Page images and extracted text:
□ □ □ □ □ □ □

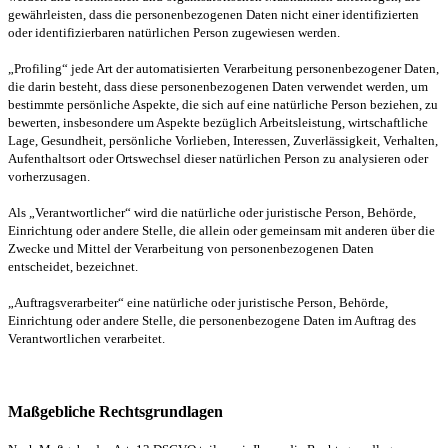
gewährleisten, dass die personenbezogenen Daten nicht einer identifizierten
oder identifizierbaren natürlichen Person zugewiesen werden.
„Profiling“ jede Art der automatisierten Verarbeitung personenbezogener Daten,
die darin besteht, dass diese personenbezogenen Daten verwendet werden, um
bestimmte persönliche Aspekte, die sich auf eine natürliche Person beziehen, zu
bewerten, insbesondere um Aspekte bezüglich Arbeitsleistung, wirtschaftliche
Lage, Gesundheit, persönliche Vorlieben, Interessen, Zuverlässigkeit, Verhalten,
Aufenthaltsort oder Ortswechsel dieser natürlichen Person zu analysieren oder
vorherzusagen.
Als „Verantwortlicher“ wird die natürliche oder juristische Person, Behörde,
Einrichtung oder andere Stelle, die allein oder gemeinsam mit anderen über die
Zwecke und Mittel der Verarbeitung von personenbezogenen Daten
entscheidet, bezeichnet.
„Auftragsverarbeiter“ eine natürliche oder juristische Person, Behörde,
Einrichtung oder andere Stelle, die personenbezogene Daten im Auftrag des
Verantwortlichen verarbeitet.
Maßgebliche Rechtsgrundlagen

□ □ □ □ □ □ □

### Task instructions
Repeat the data word for word. Images are not part of the copy.

### Expected output
gewährleisten, dass die personenbezogenen Daten nicht einer identifizierten
oder identifizierbaren natürlichen Person zugewiesen werden.
„Profiling“ jede Art der automatisierten Verarbeitung personenbezogener Daten,
die darin besteht, dass diese personenbezogenen Daten verwendet werden, um
bestimmte persönliche Aspekte, die sich auf eine natürliche Person beziehen, zu
bewerten, insbesondere um Aspekte bezüglich Arbeitsleistung, wirtschaftliche
Lage, Gesundheit, persönliche Vorlieben, Interessen, Zuverlässigkeit, Verhalten,
Aufenthaltsort oder Ortswechsel dieser natürlichen Person zu analysieren oder
vorherzusagen.
Als „Verantwortlicher“ wird die natürliche oder juristische Person, Behörde,
Einrichtung oder andere Stelle, die allein oder gemeinsam mit anderen über die
Zwecke und Mittel der Verarbeitung von personenbezogenen Daten
entscheidet, bezeichnet.
„Auftragsverarbeiter“ eine natürliche oder juristische Person, Behörde,
Einrichtung oder andere Stelle, die personenbezogene Daten im Auftrag des
Verantwortlichen verarbeitet.
Maßgebliche Rechtsgrundlagen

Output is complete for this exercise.